Market Recap & Outlook
As we wrap up the quarter, markets remained surprisingly stable despite last week’s chatter. Short-term rates saw a modest rally, with 2-year yields down 4 bps and 10-year yields down 2 bps. Over the month, the 2-year dropped 10 bps, while the 10-year swap rate was nearly unchanged—an unexpectedly calm backdrop given ongoing economic uncertainties.
Key Data from Last Week
- Consumer Confidence fell to 92.9 (the lowest since January 2021), reflecting ongoing concerns.

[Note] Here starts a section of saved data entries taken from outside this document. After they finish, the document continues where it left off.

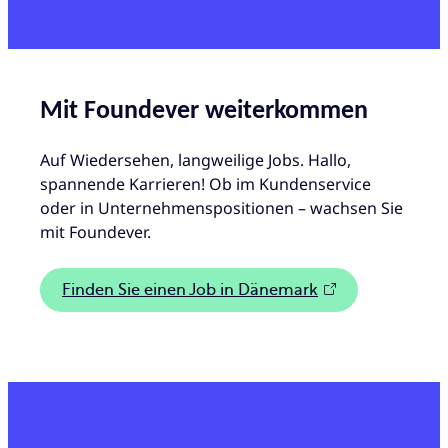
Mit Foundever weiterkommen
Auf Wiedersehen, langweilige Jobs. Hallo,
spannende Karrieren! Ob im Kundenservice
oder in Unternehmenspositionen – wachsen Sie
mit Foundever.
Finden Sie einen Job in Dänemark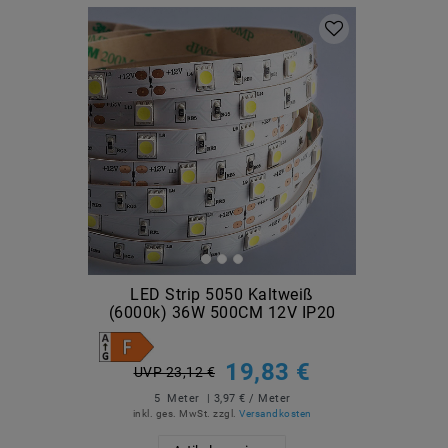
LED Strip 5050 Kaltweiß
(6000k) 36W 500CM 12V IP20
19,83 €
UVP 23,12 €
5
Meter
| 3,97 € / Meter
inkl. ges. MwSt.
zzgl.
Versandkosten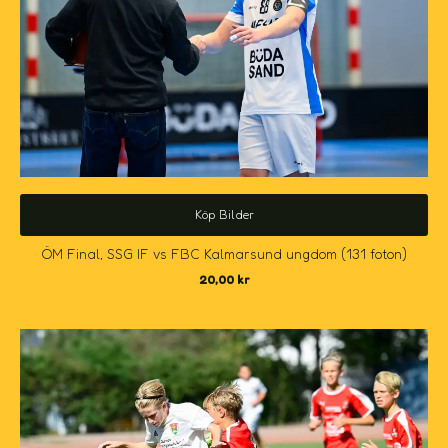
Köp Bilder
ÖM Final, SSG IF vs FBC Kalmarsund ungdom (131 foton)
20,00
kr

- PCE Inflation (the Fed’s preferred measure) came in largely as expected:
- Headline PCE: +0.3% MoM
- Core PCE: +0.4% MoM (a slight uptick)
- Annual Core PCE: 2.8% (up 10 bps)
- Personal Income saw a slight increase, while spending was lower than anticipated, aligning with weaker consumer confidence.
This Week’s Focus
- Jobs Data: JOLTS report on Tuesday and Non-Farm Payrolls on Friday (expected: +138K jobs, unemployment steady at 4.1%).
- Tariffs: Markets await Wednesday’s official announcement on new trade tariffs, a potential driver of volatility.
Market Trends
- Rotation to Bonds: With rising concerns over tariffs and economic slowing, cash is moving out of equities into Treasuries.

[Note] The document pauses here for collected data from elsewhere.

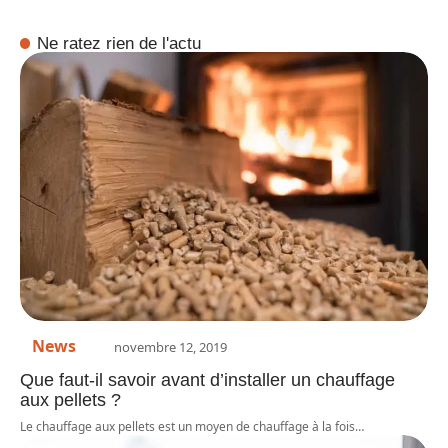
Ne ratez rien de l'actu
News
novembre 12, 2019
Que faut-il savoir avant d’installer un chauffage
aux pellets ?
Le chauffage aux pellets est un moyen de chauffage à la fois
…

- Agency & CMBS Activity: Some borrowers are shifting from agency to CMBS loans due to faster execution times.
- Defeasance & Cash Buyers: Increased defeasance activity as cash buyers dominate sub-$5M deals, particularly in triple-net retail properties.
Client Strategy Reminder
- Cap Renewals & Escrow Utilization: Borrowers with 2-3 years left on floating-rate agency loans should explore using built-up escrows to fund cap renewals, preserving cash flow and reducing ongoing escrow burdens.